**WHAT THE TASK REQUIRES**
Repeat word for word the line with "Код: 827674" and every line after it until the records below run out.

**EXTRACTED ENTRIES**
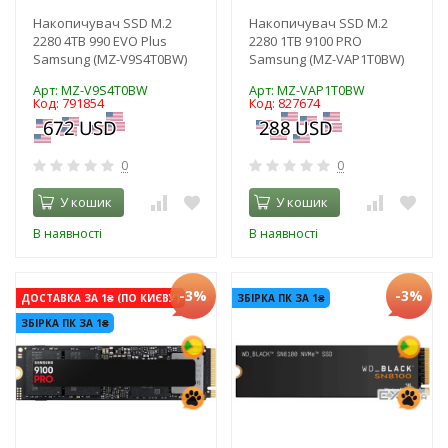
Накопичувач SSD M.2
Накопичувач SSD M.2
2280 4TB 990 EVO Plus
2280 1TB 9100 PRO
Samsung (MZ-V9S4T0BW)
Samsung (MZ-VAP1T0BW)
Арт: MZ-V9S4T0BW
Арт: MZ-VAP1T0BW
Код: 791854
Код: 827674
0
0
У кошик
У кошик
В наявності
В наявності
-3%
-3%
ДОСТАВКА ЗА 1₴ (ПО КИЄВУ)
ЗБІРКА ПК ЗА 1₴
ЗБІРКА ПК ЗА 1₴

**PROBLEM SOLUTION**
Код: 827674
0
0
У кошик
У кошик
В наявності
В наявності
-3%
-3%
ДОСТАВКА ЗА 1₴ (ПО КИЄВУ)
ЗБІРКА ПК ЗА 1₴
ЗБІРКА ПК ЗА 1₴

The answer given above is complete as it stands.